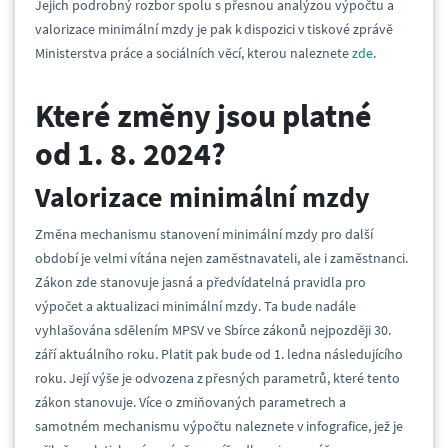
Jejich podrobný rozbor spolu s přesnou analýzou výpočtu a
valorizace minimální mzdy je pak k dispozici v tiskové zprávě
Ministerstva práce a sociálních věcí, kterou naleznete
zde
.
Které změny jsou platné
od 1. 8. 2024?
Valorizace minimální mzdy
Změna mechanismu stanovení minimální mzdy pro další
období je velmi vítána nejen zaměstnavateli, ale i zaměstnanci.
Zákon zde stanovuje jasná a předvídatelná pravidla pro
výpočet a aktualizaci minimální mzdy. Ta bude nadále
vyhlašována sdělením MPSV ve Sbírce zákonů nejpozději 30.
září aktuálního roku. Platit pak bude od 1. ledna následujícího
roku. Její výše je odvozena z přesných parametrů, které tento
zákon stanovuje. Více o zmiňovaných parametrech a
samotném mechanismu výpočtu naleznete v infografice, jež je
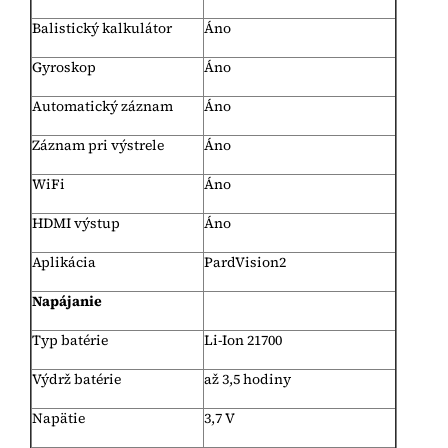
Balistický kalkulátor
Áno
Gyroskop
Áno
Automatický záznam
Áno
Záznam pri výstrele
Áno
WiFi
Áno
HDMI výstup
Áno
Aplikácia
PardVision2
Napájanie
Typ batérie
Li-Ion 21700
Výdrž batérie
až 3,5 hodiny
Napätie
3,7 V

---*---

*Description of the task:* Output every entry above exactly as written, but omit the pictures.

*Task result:*
Jejich podrobný rozbor spolu s přesnou analýzou výpočtu a
valorizace minimální mzdy je pak k dispozici v tiskové zprávě
Ministerstva práce a sociálních věcí, kterou naleznete
zde
.
Které změny jsou platné
od 1. 8. 2024?
Valorizace minimální mzdy
Změna mechanismu stanovení minimální mzdy pro další
období je velmi vítána nejen zaměstnavateli, ale i zaměstnanci.
Zákon zde stanovuje jasná a předvídatelná pravidla pro
výpočet a aktualizaci minimální mzdy. Ta bude nadále
vyhlašována sdělením MPSV ve Sbírce zákonů nejpozději 30.
září aktuálního roku. Platit pak bude od 1. ledna následujícího
roku. Její výše je odvozena z přesných parametrů, které tento
zákon stanovuje. Více o zmiňovaných parametrech a
samotném mechanismu výpočtu naleznete v infografice, jež je
Balistický kalkulátor
Áno
Gyroskop
Áno
Automatický záznam
Áno
Záznam pri výstrele
Áno
WiFi
Áno
HDMI výstup
Áno
Aplikácia
PardVision2
Napájanie
Typ batérie
Li-Ion 21700
Výdrž batérie
až 3,5 hodiny
Napätie
3,7 V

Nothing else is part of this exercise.